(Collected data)
::::::

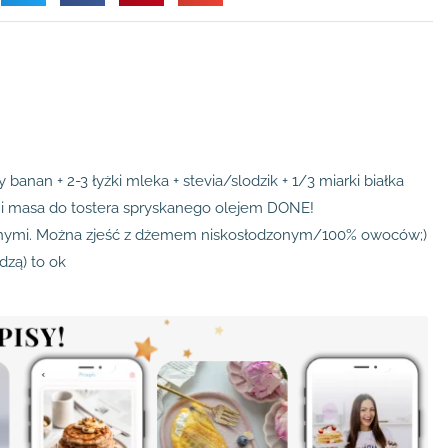
 banan + 2-3 łyżki mleka + stevia/slodzik + 1/3 miarki białka
 i masa do tostera spryskanego olejem DONE!
onymi. Można zjeść z dżemem niskosłodzonym/100% owoców;)
dzą) to ok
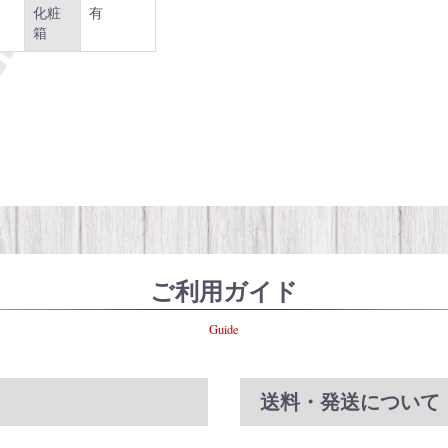
化粧
有
箱
ご利用ガイド
Guide
送料・発送について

::::::

* REQUIREMENT *
Give the data again exactly as it stands, apart from the pictures.

* TASK ANSWER *
 banan + 2-3 łyżki mleka + stevia/slodzik + 1/3 miarki białka
 i masa do tostera spryskanego olejem DONE!
onymi. Można zjeść z dżemem niskosłodzonym/100% owoców;)
dzą) to ok
化粧
有
箱
ご利用ガイド
Guide
送料・発送について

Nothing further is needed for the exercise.